Problem details:
With the pictures removed, please write out every line below exactly as given.

==== Data shown

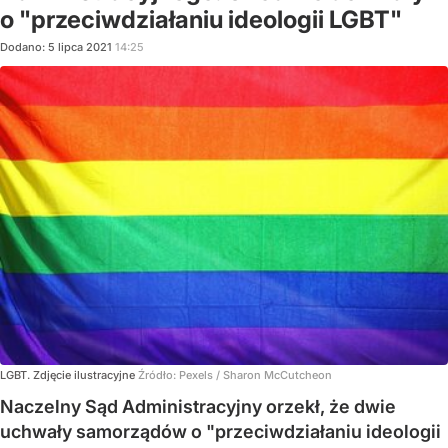
o "przeciwdziałaniu ideologii LGBT"
Dodano:
5
lipca
2021
14:25
LGBT. Zdjęcie ilustracyjne
Źródło:
Pexels
/
Sharon McCutcheon
Naczelny Sąd Administracyjny orzekł, że dwie
uchwały samorządów o "przeciwdziałaniu ideologii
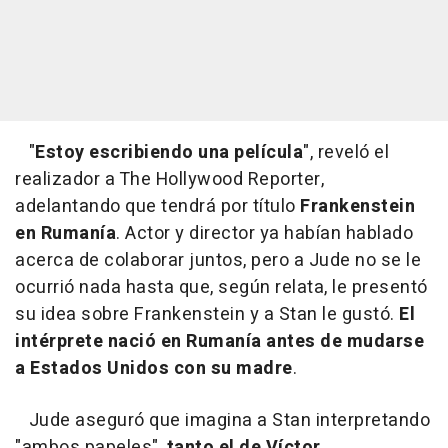
"
Estoy escribiendo una película
", reveló el
realizador a The Hollywood Reporter,
adelantando que tendrá por título
Frankenstein
en Rumanía
. Actor y director ya habían hablado
acerca de colaborar juntos, pero a Jude no se le
ocurrió nada hasta que, según relata, le presentó
su idea sobre Frankenstein y a Stan le gustó.
El
intérprete nació en Rumanía antes de mudarse
a Estados Unidos con su madre
.
Jude aseguró que imagina a Stan interpretando
"ambos papeles",
tanto el de Víctor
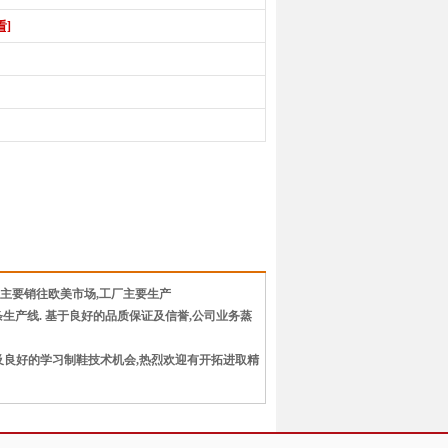
看]
品主要销往欧美市场,工厂主要生产
员,7条生产线. 基于良好的品质保证及信誉,公司业务蒸
良好的学习制鞋技术机会,热烈欢迎有开拓进取精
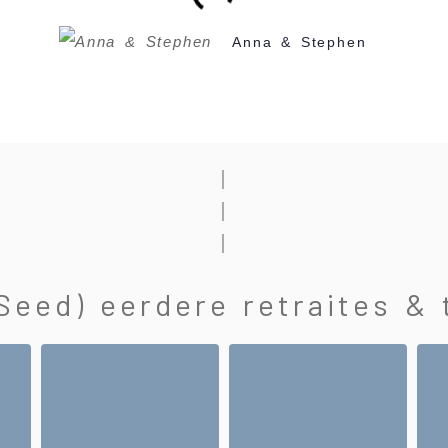
Anna & Stephen
│
│
│
Seed) eerdere retraites & 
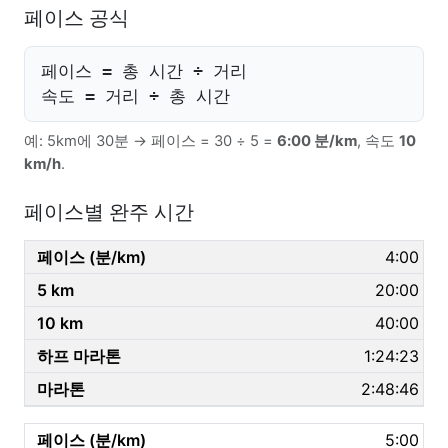
페이스 공식
페이스 = 총 시간 ÷ 거리
속도 = 거리 ÷ 총 시간
예: 5km에 30분 → 페이스 = 30 ÷ 5 =
6:00 분/km
, 속도
10
km/h
.
페이스별 완주 시간
4:00
20:00
40:00
1:24:23
2:48:46
5:00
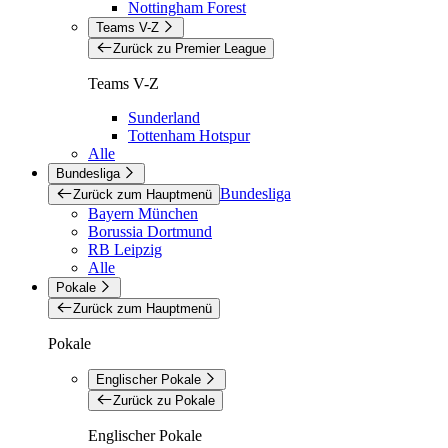
Nottingham Forest
Teams V-Z
Zurück zu Premier League
Teams V-Z
Sunderland
Tottenham Hotspur
Alle
Bundesliga
Bundesliga
Zurück zum Hauptmenü
Bayern München
Borussia Dortmund
RB Leipzig
Alle
Pokale
Zurück zum Hauptmenü
Pokale
Englischer Pokale
Zurück zu Pokale
Englischer Pokale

========

Answer for this exercise:
o "przeciwdziałaniu ideologii LGBT"
Dodano:
5
lipca
2021
14:25
LGBT. Zdjęcie ilustracyjne
Źródło:
Pexels
/
Sharon McCutcheon
Naczelny Sąd Administracyjny orzekł, że dwie
uchwały samorządów o "przeciwdziałaniu ideologii
"
Estoy escribiendo una película
", reveló el
realizador a The Hollywood Reporter,
adelantando que tendrá por título
Frankenstein
en Rumanía
. Actor y director ya habían hablado
acerca de colaborar juntos, pero a Jude no se le
ocurrió nada hasta que, según relata, le presentó
su idea sobre Frankenstein y a Stan le gustó.
El
intérprete nació en Rumanía antes de mudarse
a Estados Unidos con su madre
.
Jude aseguró que imagina a Stan interpretando
"ambos papeles",
tanto el de Víctor
看]
品主要销往欧美市场,工厂主要生产
员,7条生产线. 基于良好的品质保证及信誉,公司业务蒸
良好的学习制鞋技术机会,热烈欢迎有开拓进取精
Anna & Stephen
│
│
│
Seed) eerdere retraites & 
페이스 공식
페이스 = 총 시간 ÷ 거리
속도 = 거리 ÷ 총 시간
예: 5km에 30분 → 페이스 = 30 ÷ 5 =
6:00 분/km
, 속도
10
km/h
.
페이스별 완주 시간
4:00
20:00
40:00
1:24:23
2:48:46
5:00
Nottingham Forest
Teams V-Z
Zurück zu Premier League
Teams V-Z
Sunderland
Tottenham Hotspur
Alle
Bundesliga
Bundesliga
Zurück zum Hauptmenü
Bayern München
Borussia Dortmund
RB Leipzig
Alle
Pokale
Zurück zum Hauptmenü
Pokale
Englischer Pokale
Zurück zu Pokale
Englischer Pokale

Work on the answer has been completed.